→ **Information provided**

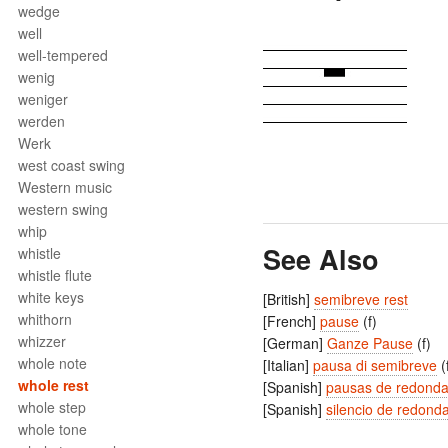
wedge
well
well-tempered
wenig
weniger
werden
Werk
west coast swing
Western music
western swing
whip
See Also
whistle
whistle flute
white keys
[British]
semibreve rest
whithorn
[French]
pause
(f)
whizzer
[German]
Ganze Pause
(f)
whole note
[Italian]
pausa di semibreve
(
whole rest
[Spanish]
pausas de redond
whole step
[Spanish]
silencio de redond
whole tone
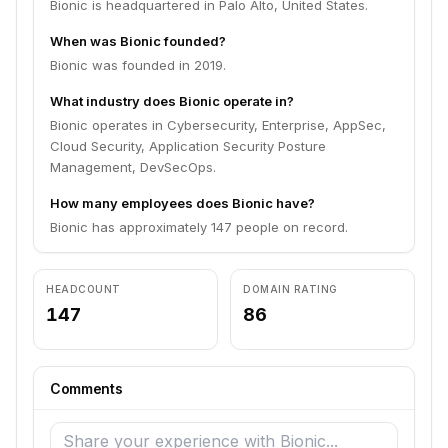
Bionic is headquartered in Palo Alto, United States.
When was Bionic founded?
Bionic was founded in 2019.
What industry does Bionic operate in?
Bionic operates in Cybersecurity, Enterprise, AppSec,
Cloud Security, Application Security Posture
Management, DevSecOps.
How many employees does Bionic have?
Bionic has approximately 147 people on record.
HEADCOUNT
DOMAIN RATING
147
86
Comments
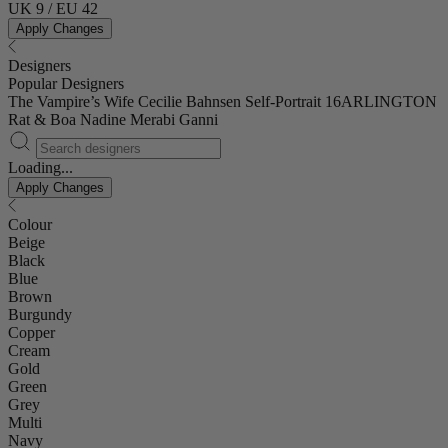
UK 9 / EU 42
Apply Changes
Designers
Popular Designers
The Vampire’s Wife
Cecilie Bahnsen
Self-Portrait
16ARLINGTON
Rat & Boa
Nadine Merabi
Ganni
Loading...
Apply Changes
Colour
Beige
Black
Blue
Brown
Burgundy
Copper
Cream
Gold
Green
Grey
Multi
Navy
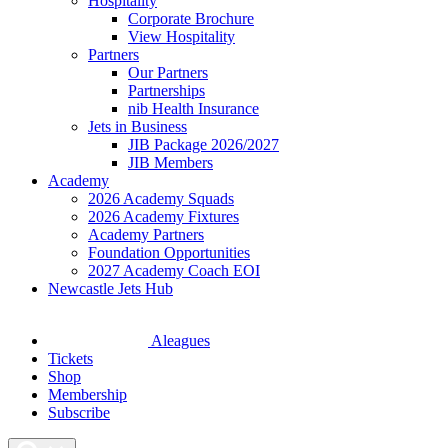
Hospitality
Corporate Brochure
View Hospitality
Partners
Our Partners
Partnerships
nib Health Insurance
Jets in Business
JIB Package 2026/2027
JIB Members
Academy
2026 Academy Squads
2026 Academy Fixtures
Academy Partners
Foundation Opportunities
2027 Academy Coach EOI
Newcastle Jets Hub
Aleagues
Tickets
Shop
Membership
Subscribe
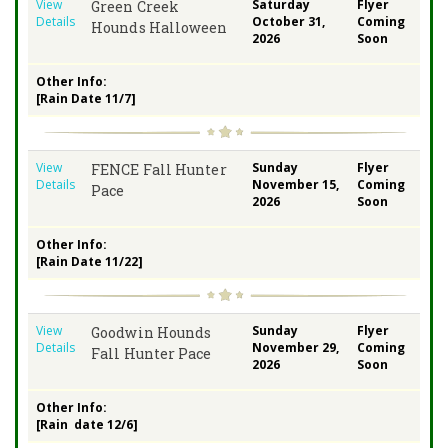
View
Saturday
Flyer
Green Creek
Details
October 31,
Coming
Hounds Halloween
2026
Soon
Other Info:
[Rain Date 11/7]
View
Sunday
Flyer
FENCE Fall Hunter
Details
November 15,
Coming
Pace
2026
Soon
Other Info:
[Rain Date 11/22]
View
Sunday
Flyer
Goodwin Hounds
Details
November 29,
Coming
Fall Hunter Pace
2026
Soon
Other Info:
[Rain date 12/6]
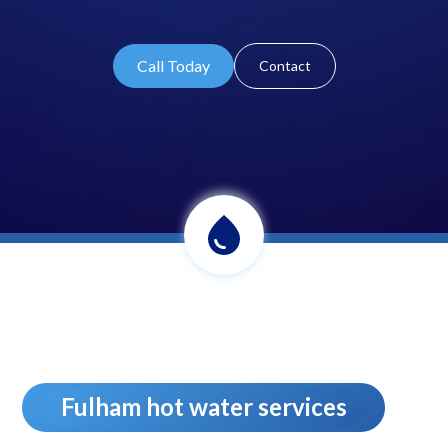
Call Today
Contact
Fulham hot water services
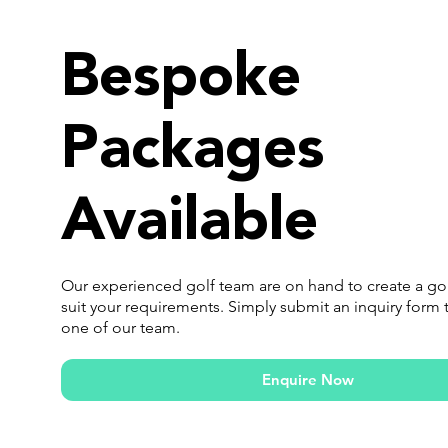
Bespoke
Packages
Available
Our experienced golf team are on hand to create a go
suit your requirements. Simply submit an inquiry form 
one of our team.
Enquire Now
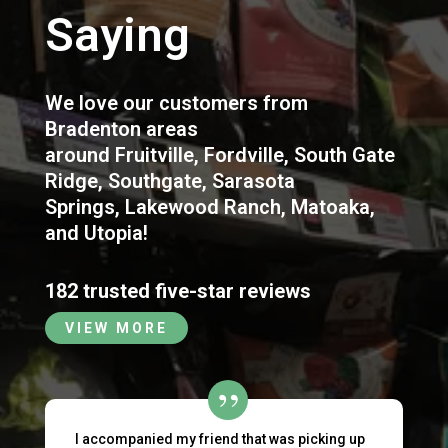
Saying
We love our customers from
Bradenton areas
around
Fruitville
,
Fordville
,
South Gate
Ridge
,
Southgate
,
Sarasota
Springs
,
Lakewood Ranch
,
Matoaka
,
and
Utopia
!
182 trusted five-star reviews
VIEW MORE
I accompanied my friend that was picking up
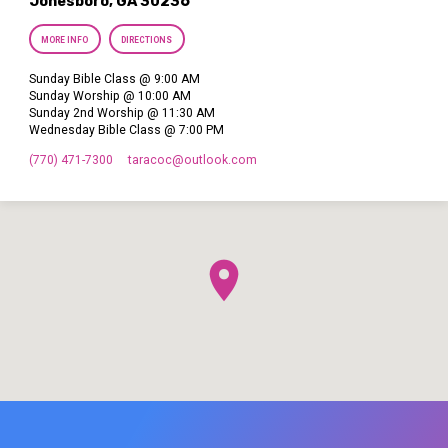
Jonesboro, GA 30236
MORE INFO
DIRECTIONS
Sunday Bible Class @ 9:00 AM
Sunday Worship @ 10:00 AM
Sunday 2nd Worship @ 11:30 AM
Wednesday Bible Class @ 7:00 PM
(770) 471-7300
taracoc​@outlook.com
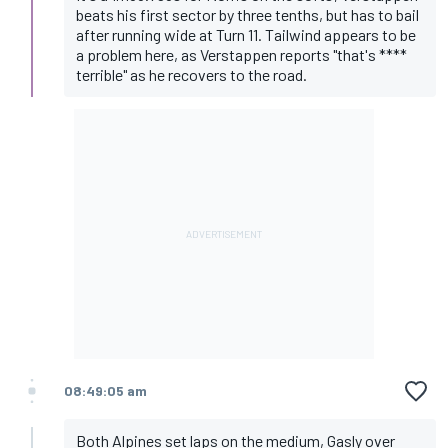
beats his first sector by three tenths, but has to bail
after running wide at Turn 11. Tailwind appears to be
a problem here, as Verstappen reports "that's ****
terrible" as he recovers to the road.
08:49:05 am
Both Alpines set laps on the medium, Gasly over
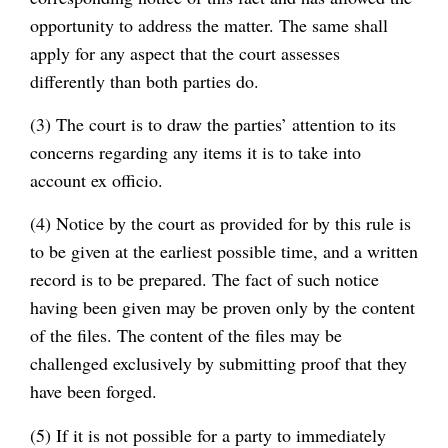
opportunity to address the matter. The same shall
apply for any aspect that the court assesses
differently than both parties do.
(3) The court is to draw the parties’ attention to its
concerns regarding any items it is to take into
account ex officio.
(4) Notice by the court as provided for by this rule is
to be given at the earliest possible time, and a written
record is to be prepared. The fact of such notice
having been given may be proven only by the content
of the files. The content of the files may be
challenged exclusively by submitting proof that they
have been forged.
(5) If it is not possible for a party to immediately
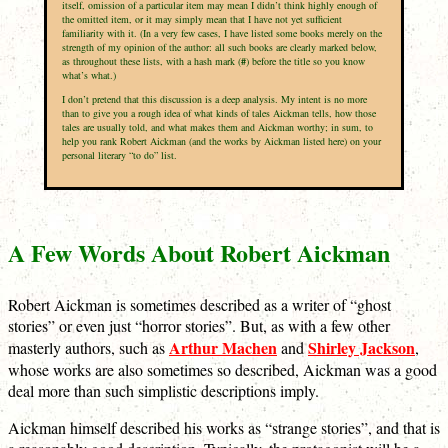
itself, omission of a particular item may mean I didn’t think highly enough of
the omitted item, or it may simply mean that I have not yet sufficient
familiarity with it. (In a very few cases, I have listed some books merely on the
strength of my opinion of the author: all such books are clearly marked below,
as throughout these lists, with a hash mark (
#
) before the title so you know
what’s what.)
I don’t pretend that this discussion is a deep analysis. My intent is no more
than to give you a rough idea of what kinds of tales Aickman tells, how those
tales are usually told, and what makes them and Aickman worthy; in sum, to
help you rank Robert Aickman (and the works by Aickman listed here) on your
personal literary “to do” list.
A Few Words About Robert Aickman
Robert Aickman is sometimes described as a writer of “ghost
stories” or even just “horror stories”. But, as with a few other
Arthur Machen
Shirley Jackson
masterly authors, such as
and
,
whose works are also sometimes so described, Aickman was a good
deal more than such simplistic descriptions imply.
Aickman himself described his works as “strange stories”, and that is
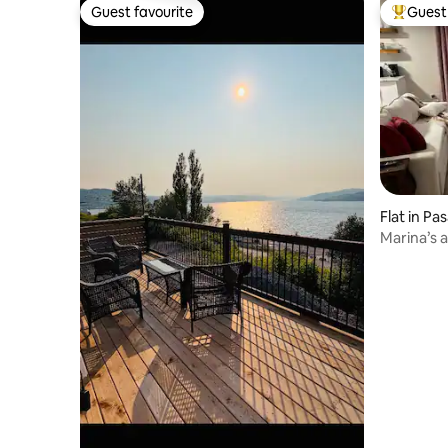
Guest favourite
Guest 
Guest favourite
Top gues
Flat in P
Marina’s 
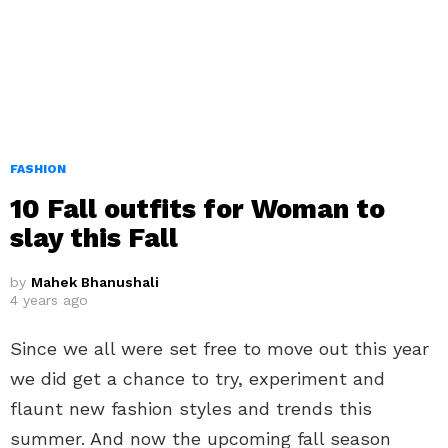
FASHION
10 Fall outfits for Woman to
slay this Fall
by
Mahek Bhanushali
4 years ago
Since we all were set free to move out this year
we did get a chance to try, experiment and
flaunt new fashion styles and trends this
summer. And now the upcoming fall season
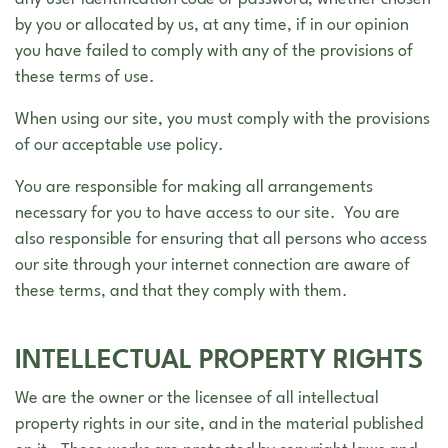
any user identification code or password, whether chosen
by you or allocated by us, at any time, if in our opinion
you have failed to comply with any of the provisions of
these terms of use.
When using our site, you must comply with the provisions
of our acceptable use policy.
You are responsible for making all arrangements
necessary for you to have access to our site. You are
also responsible for ensuring that all persons who access
our site through your internet connection are aware of
these terms, and that they comply with them.
INTELLECTUAL PROPERTY RIGHTS
We are the owner or the licensee of all intellectual
property rights in our site, and in the material published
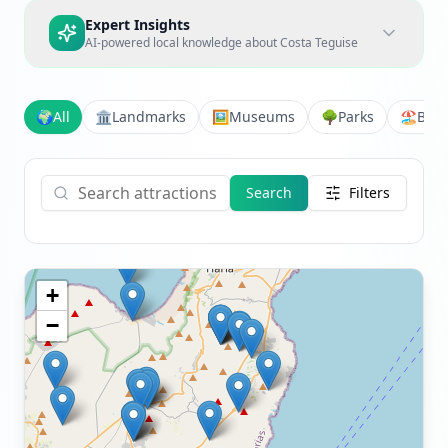
Expert Insights
AI-powered local knowledge about
Costa Teguise
🌍
All
🏛️
Landmarks
🖼️
Museums
🌳
Parks
🏖️
Bea
Search
Filters
+
−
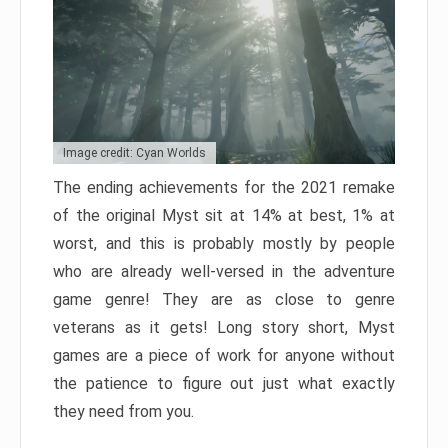
Image credit: Cyan Worlds
The ending achievements for the 2021 remake
of the original Myst sit at 14% at best, 1% at
worst, and this is probably mostly by people
who are already well-versed in the adventure
game genre! They are as close to genre
veterans as it gets! Long story short, Myst
games are a piece of work for anyone without
the patience to figure out just what exactly
they need from you.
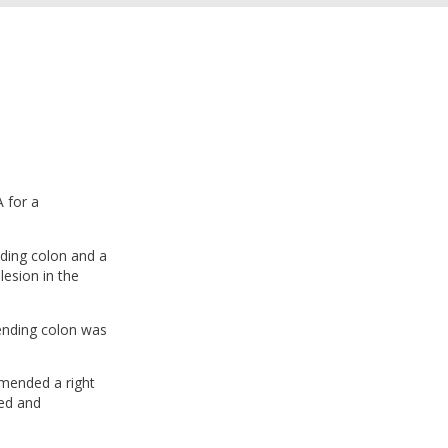
 for a
ding colon and a
lesion in the
cending colon was
mmended a right
sed and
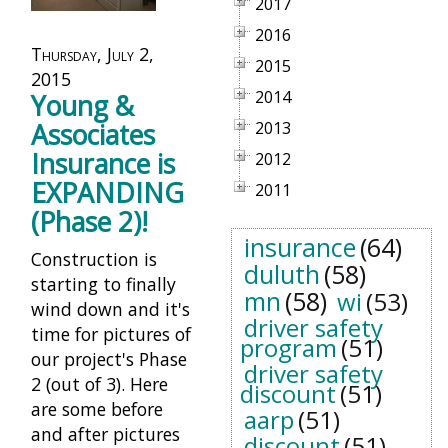
2017
2016
Thursday, July 2,
2015
2015
2014
Young &
Associates
2013
Insurance is
2012
EXPANDING
2011
(Phase 2)!
insurance
(64)
Construction is
duluth
(58)
starting to finally
mn
(58)
wi
(53)
wind down and it's
driver safety
time for pictures of
program
(51)
our project's Phase
driver safety
2 (out of 3). Here
discount
(51)
are some before
aarp
(51)
and after pictures
discount
(51)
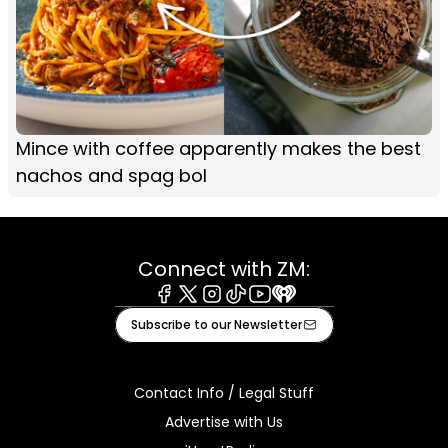
Mince with coffee apparently makes the best
nachos and spag bol
Connect with ZM:
Facebook
X
Instagram
Tiktok
Youtube
iHeart
Subscribe to our Newsletter
Contact Info / Legal Stuff
Advertise with Us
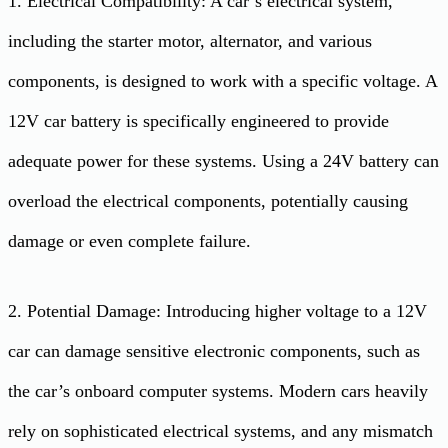
1. Electrical Compatibility: A car’s electrical system,
including the starter motor, alternator, and various
components, is designed to work with a specific voltage. A
12V car battery is specifically engineered to provide
adequate power for these systems. Using a 24V battery can
overload the electrical components, potentially causing
damage or even complete failure.
2. Potential Damage: Introducing higher voltage to a 12V
car can damage sensitive electronic components, such as
the car’s onboard computer systems. Modern cars heavily
rely on sophisticated electrical systems, and any mismatch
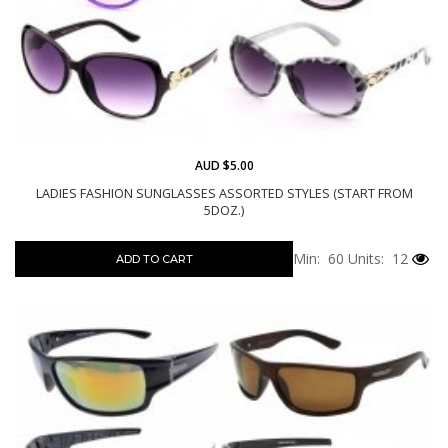
AUD $5.00
LADIES FASHION SUNGLASSES ASSORTED STYLES (START FROM
5DOZ.)
Min: 60
Units: 12
ADD TO CART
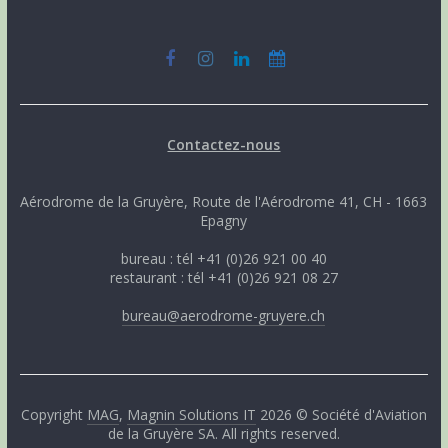
Contactez-nous
Aérodrome de la Gruyère, Route de l'Aérodrome 41, CH - 1663
Epagny
bureau : tél +41 (0)26 921 00 40
restaurant : tél +41 (0)26 921 08 27
bureau@aerodrome-gruyere.ch
Copyright
MAG
,
Magnin Solutions IT
2026 © Société d'Aviation
de la Gruyère SA. All rights reserved.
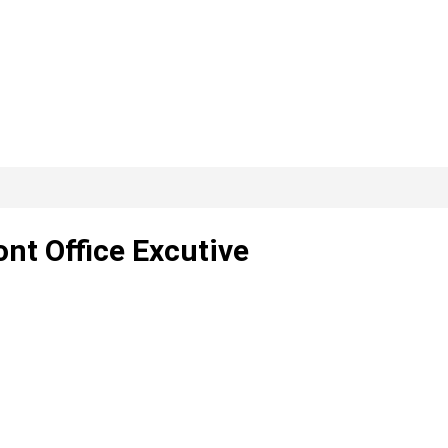
ont Office Excutive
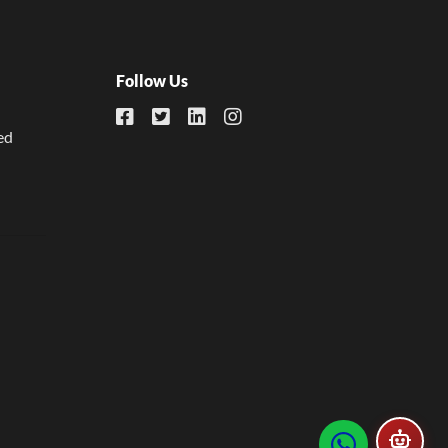
Follow Us
ed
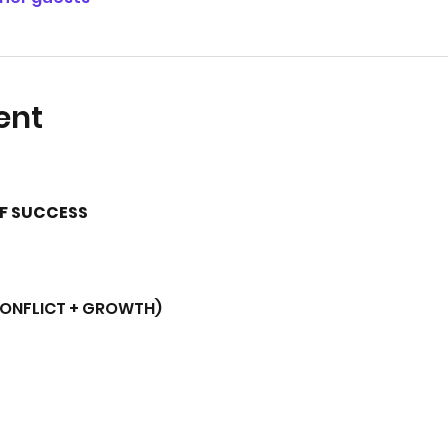
ent
OF SUCCESS
CONFLICT + GROWTH)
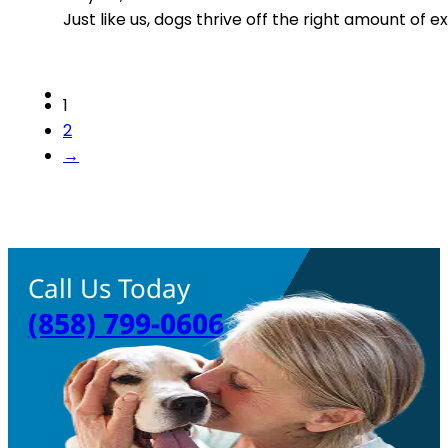
Just like us, dogs thrive off the right amount of e
1
2
→
Call Us Today
(858) 799-0606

→ **Goal of the exercise**
Reproduce every line of the material precisely, omitting its pictures.

→ **Response for this exercise**
wedge
well
well-tempered
wenig
weniger
werden
Werk
west coast swing
Western music
western swing
whip
See Also
whistle
whistle flute
white keys
[British]
semibreve rest
whithorn
[French]
pause
(f)
whizzer
[German]
Ganze Pause
(f)
whole note
[Italian]
pausa di semibreve
(
whole rest
[Spanish]
pausas de redond
whole step
[Spanish]
silencio de redond
whole tone
Bionic is headquartered in Palo Alto, United States.
When was Bionic founded?
Bionic was founded in 2019.
What industry does Bionic operate in?
Bionic operates in Cybersecurity, Enterprise, AppSec,
Cloud Security, Application Security Posture
Management, DevSecOps.
How many employees does Bionic have?
Bionic has approximately 147 people on record.
HEADCOUNT
DOMAIN RATING
147
86
Comments
UK 9 / EU 42
Apply Changes
Designers
Popular Designers
The Vampire’s Wife
Cecilie Bahnsen
Self-Portrait
16ARLINGTON
Rat & Boa
Nadine Merabi
Ganni
Loading...
Apply Changes
Colour
Beige
Black
Blue
Brown
Burgundy
Copper
Cream
Gold
Green
Grey
Multi
Navy
Hospitality
Corporate Brochure
View Hospitality
Partners
Our Partners
Partnerships
nib Health Insurance
Jets in Business
JIB Package 2026/2027
JIB Members
Academy
2026 Academy Squads
2026 Academy Fixtures
Academy Partners
Foundation Opportunities
2027 Academy Coach EOI
Newcastle Jets Hub
Aleagues
Tickets
Shop
Membership
Subscribe
View
Saturday
Flyer
Green Creek
Details
October 31,
Coming
Hounds Halloween
2026
Soon
Other Info:
[Rain Date 11/7]
View
Sunday
Flyer
FENCE Fall Hunter
Details
November 15,
Coming
Pace
2026
Soon
Other Info:
[Rain Date 11/22]
View
Sunday
Flyer
Goodwin Hounds
Details
November 29,
Coming
Fall Hunter Pace
2026
Soon
Other Info:
[Rain date 12/6]
Call Today
Contact
Fulham hot water services
Bespoke
Packages
Available
Our experienced golf team are on hand to create a go
suit your requirements. Simply submit an inquiry form 
one of our team.
Enquire Now
Saying
We love our customers from
Bradenton areas
around
Fruitville
,
Fordville
,
South Gate
Ridge
,
Southgate
,
Sarasota
Springs
,
Lakewood Ranch
,
Matoaka
,
and
Utopia
!
182 trusted five-star reviews
VIEW MORE
I accompanied my friend that was picking up
Jonesboro, GA 30236
MORE INFO
DIRECTIONS
Sunday Bible Class @ 9:00 AM
Sunday Worship @ 10:00 AM
Sunday 2nd Worship @ 11:30 AM
Wednesday Bible Class @ 7:00 PM
(770) 471-7300
taracoc​@outlook.com
beats his first sector by three tenths, but has to bail
after running wide at Turn 11. Tailwind appears to be
a problem here, as Verstappen reports "that's ****
terrible" as he recovers to the road.
08:49:05 am
Both Alpines set laps on the medium, Gasly over
opportunity to address the matter. The same shall
apply for any aspect that the court assesses
differently than both parties do.
(3) The court is to draw the parties’ attention to its
concerns regarding any items it is to take into
account ex officio.
(4) Notice by the court as provided for by this rule is
to be given at the earliest possible time, and a written
record is to be prepared. The fact of such notice
having been given may be proven only by the content
of the files. The content of the files may be
challenged exclusively by submitting proof that they
have been forged.
(5) If it is not possible for a party to immediately
itself, omission of a particular item may mean I didn’t think highly enough of
the omitted item, or it may simply mean that I have not yet sufficient
familiarity with it. (In a very few cases, I have listed some books merely on the
strength of my opinion of the author: all such books are clearly marked below,
as throughout these lists, with a hash mark (
#
) before the title so you know
what’s what.)
I don’t pretend that this discussion is a deep analysis. My intent is no more
than to give you a rough idea of what kinds of tales Aickman tells, how those
tales are usually told, and what makes them and Aickman worthy; in sum, to
help you rank Robert Aickman (and the works by Aickman listed here) on your
personal literary “to do” list.
A Few Words About Robert Aickman
Robert Aickman is sometimes described as a writer of “ghost
stories” or even just “horror stories”. But, as with a few other
Arthur Machen
Shirley Jackson
masterly authors, such as
and
,
whose works are also sometimes so described, Aickman was a good
deal more than such simplistic descriptions imply.
Aickman himself described his works as “strange stories”, and that is
Guest favourite
Guest 
Guest favourite
Top gues
Flat in P
Marina’s 
FASHION
10 Fall outfits for Woman to
slay this Fall
by
Mahek Bhanushali
4 years ago
Since we all were set free to move out this year
we did get a chance to try, experiment and
flaunt new fashion styles and trends this
summer. And now the upcoming fall season
any user identification code or password, whether chosen
by you or allocated by us, at any time, if in our opinion
you have failed to comply with any of the provisions of
these terms of use.
When using our site, you must comply with the provisions
of our acceptable use policy.
You are responsible for making all arrangements
necessary for you to have access to our site. You are
also responsible for ensuring that all persons who access
our site through your internet connection are aware of
these terms, and that they comply with them.
INTELLECTUAL PROPERTY RIGHTS
We are the owner or the licensee of all intellectual
property rights in our site, and in the material published
Expert Insights
AI-powered local knowledge about
Costa Teguise
🌍
All
🏛️
Landmarks
🖼️
Museums
🌳
Parks
🏖️
Bea
Search
Filters
+
−
Image credit: Cyan Worlds
The ending achievements for the 2021 remake
of the original Myst sit at 14% at best, 1% at
worst, and this is probably mostly by people
who are already well-versed in the adventure
game genre! They are as close to genre
veterans as it gets! Long story short, Myst
games are a piece of work for anyone without
the patience to figure out just what exactly
they need from you.
 for a
ding colon and a
lesion in the
cending colon was
mmended a right
sed and
2017
2016
Thursday, July 2,
2015
2015
2014
Young &
Associates
2013
Insurance is
2012
EXPANDING
2011
(Phase 2)!
insurance
(64)
Construction is
duluth
(58)
starting to finally
mn
(58)
wi
(53)
wind down and it's
driver safety
time for pictures of
program
(51)
our project's Phase
driver safety
2 (out of 3). Here
discount
(51)
are some before
aarp
(51)
and after pictures
discount
(51)
Mince with coffee apparently makes the best
nachos and spag bol
Connect with ZM:
Facebook
X
Instagram
Tiktok
Youtube
iHeart
Subscribe to our Newsletter
Contact Info / Legal Stuff
Advertise with Us
1. Electrical Compatibility: A car’s electrical system,
including the starter motor, alternator, and various
components, is designed to work with a specific voltage. A
12V car battery is specifically engineered to provide
adequate power for these systems. Using a 24V battery can
overload the electrical components, potentially causing
damage or even complete failure.
2. Potential Damage: Introducing higher voltage to a 12V
car can damage sensitive electronic components, such as
the car’s onboard computer systems. Modern cars heavily
rely on sophisticated electrical systems, and any mismatch
AUD $5.00
LADIES FASHION SUNGLASSES ASSORTED STYLES (START FROM
5DOZ.)
Min: 60
Units: 12
ADD TO CART
Contactez-nous
Aérodrome de la Gruyère, Route de l'Aérodrome 41, CH - 1663
Epagny
bureau : tél +41 (0)26 921 00 40
restaurant : tél +41 (0)26 921 08 27
bureau@aerodrome-gruyere.ch
Copyright
MAG
,
Magnin Solutions IT
2026 © Société d'Aviation
de la Gruyère SA. All rights reserved.
ont Office Excutive
Follow Us
ed
ent
OF SUCCESS
CONFLICT + GROWTH)
Just like us, dogs thrive off the right amount of e
1
2
→
Call Us Today
(858) 799-0606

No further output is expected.